━━ Records supplied

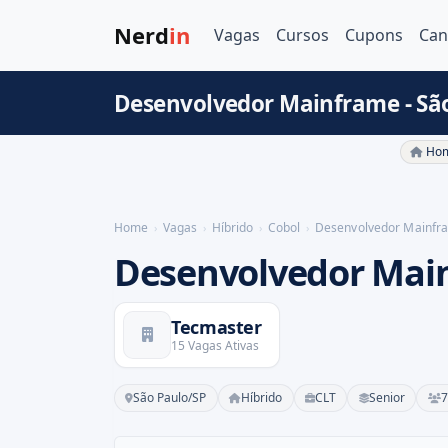
Nerd
in
Vagas
Cursos
Cupons
Can
Desenvolvedor Mainframe - Sã
Hom
Home
Vagas
Híbrido
Cobol
Desenvolvedor Mainfr
Desenvolvedor Mai
Tecmaster
15 Vagas Ativas
São Paulo/SP
Híbrido
CLT
Senior
7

━━━━

Since the pictures are not wanted, copy only the text of the records above, exactly.

Nerd
in
Vagas
Cursos
Cupons
Can
Desenvolvedor Mainframe - Sã
Hom
Home
Vagas
Híbrido
Cobol
Desenvolvedor Mainfr
Desenvolvedor Mai
Tecmaster
15 Vagas Ativas
São Paulo/SP
Híbrido
CLT
Senior
7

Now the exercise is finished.